Rosemary Higgins Kennedy

Date of Birth

October 8, 1919

Date of Death

July 15, 2012

City of Death

Santa Barbara

Rosemary Higgins Kennedy, having lived a full life of 92 years, passed peacefully from this earth on July 15, 2012, and now rejoins her husband, Leo Patrick Kennedy. She was at home with her family.

Rosemary was the oldest of six children of Matthew and Catherine Higgins. As the first born, and the oldest daughter, she became almost a younger sister to her mother, and was the mother’s helper who joined in raising her siblings and running the home. From her parents she learned compassion and a love of humanity, even “for the least among us.”

As a young Chicagoan during the Depression, she worked downtown in the Loop and prided herself on walking unafraid past mobsters on her way to work at the Board of Education. She was sure the mobsters were every bit as dangerous and heavily armed as they were polite and well dressed.

In the run-up to the war she took a leave of absence to work for Braniff Airlines, where she earned the nickname “Propwash Higgins.” But that is another story for another time. She was also a model, and it was while modeling at a fur show that she met Leo Kennedy. They shared a love of life, idealism, learning, and music.
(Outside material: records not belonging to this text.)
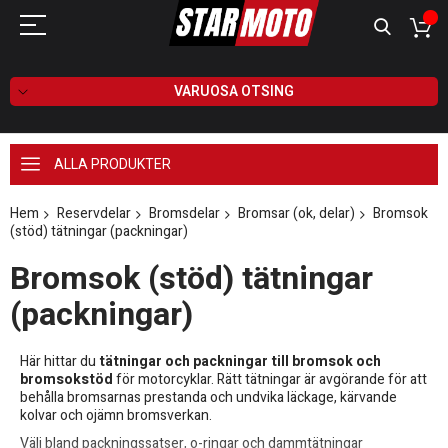
VARUOSA OTSING
ALLA PRODUKTER
Hem
Reservdelar
Bromsdelar
Bromsar (ok, delar)
Bromsok
(stöd) tätningar (packningar)
Bromsok (stöd) tätningar
(packningar)
Här hittar du
tätningar och packningar till bromsok och
bromsokstöd
för motorcyklar. Rätt tätningar är avgörande för att
behålla bromsarnas prestanda och undvika läckage, kärvande
kolvar och ojämn bromsverkan.
Välj bland packningssatser, o-ringar och dammtätningar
They eventually became engaged, and, in the course of time, she became a war-time bride before he shipped out, they knew not where, nor for how long.

When the war ended and Leo returned, they immediately began working on their own family, leading to many happy, summer-long vacations, car camping with babies and toddlers (before disposable diapers).

Although neither Rosemary nor Leo would have missed growing up in Chicago for the world, by the 1950s it was no longer the city they knew, and they moved their family to Santa Barbara.

Rosemary loved raising her “brood” in Santa Barbara, and was thankful that she lived in an age when it was still possible to do so on a single income. She was devoted to her children and volunteered for anything to support them. She loved the camaraderie of the like-minded mothers with whom she worked so tirelessly at Dolores School and Bishop High. She was room mother, den mother, PTA president, librarian for Dolores School (where she restructured and reindexed the entire library over a single summer), and she was always game to organize, run, and clean up for various annual rummage sales.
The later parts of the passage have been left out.